Devlet ise gerçekleşemeyen hizmet arzı nedeniyle, işletmecilere garanti ettiği cirolardan kaynaklanan yükü üstlenmiş ve bütçeye taşımış durumda. Ayrıca özellikle şehir hastaneleri özelinde üstlenilen döviz üstünden kira ödeme şartı, TL’nin hızlı değer kaybı ile Sağlık Bakanlığı bütçesine ağır kur zararları taşımış durumda. 

Devletin sözleşme sürelerine yayılan 142 milyar dolarlık yükümlülüklerinin 81 milyar dolarlık kısmını şehir hastanelerine kira ödemeleri oluşturuyor. Rusya ile yapılan Akkuyu nükleer santralı anlaşması ile öngörülen elektrik satın alma taahhüdü, devletin sırtında 35 milyar dolarlık ikinci ağır yük. 

“Mega projelerin” tünel, köprü-otoyol yapımı ile ilgili yedi tanesi için 17,2 milyar dolarlık dış kredi anlaşması imzalandı. Devlet kreditörlere, bu dış borçları, aksama olması halinde “üstlenme” sözü vermiş durumda. 
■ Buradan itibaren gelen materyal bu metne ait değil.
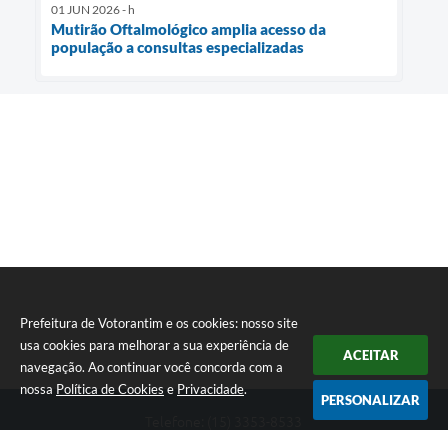
01 JUN 2026 - h
Mutirão Oftalmológico amplia acesso da
população a consultas especializadas
Prefeitura de Votorantim e os cookies: nosso site
usa cookies para melhorar a sua experiência de
ACEITAR
navegação. Ao continuar você concorda com a
nossa
Política de Cookies
e
Privacidade
.
PERSONALIZAR
Telefone: (15) 3353-8533
Endereço: Av. 31 de Março, nº 327 | CEP: 18110-900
“Mega projeler” arasında “mega yıkıntı” olma riskini en çok İstanbul Havalimanı taşıyor. Cumhurbaşkanı Recep Tayyip Erdoğan’a yakınlıkları ile bilinen beş firma tarafından 2013’te imzalanan anlaşma ile İstanbul’un kuzey ormanlarında, ağır çevre tahribatı yaratarak inşa edilen ve 10.2 milyar Euro maliyetli olması öngörülen bu havalimanı ilk fazda, yıllık 90 milyon yolcu kapasiteli olarak 2019’da hizmete açıldı. Devlete 25 yılda 22 milyar Euro kira ödeme taahhüdü olan projenin, pandemi sonrası bu taahhüdünü yerine getirmesi hiç de kolay görünmüyor. Birer “mega yıkıntı”ya dönüşen “mega projeler” içinde zorunlu olarak devletleştirilmesi muhtemel yatırımların başında iddialı ve her adımı ağır tartışmalar içeren İstanbul Havalimanı yatırımı geliyor. 

Havaalanı dışında, pandemi ile araç ve yolcu trafiği sert düşüşler geçiren 3’ncü Boğaziçi Köprüsü, Avrasya Tüneli, Osmangazi Köprüsü-İzmir otoyolu gibi dev projelerin sözleşme taahhütlerini ne kadar yerine getirebilecekleri ve kârlı işletmeler olarak hayatta kalıp kalamayacakları ise büyük bir soru işareti. Bu projelerin üstlenicilerinin Erdoğan’ın Saray’ı ile sürekli temas halinde, can simidi için yalvar yakar oldukları, sır olmaktan çıkmış durumda.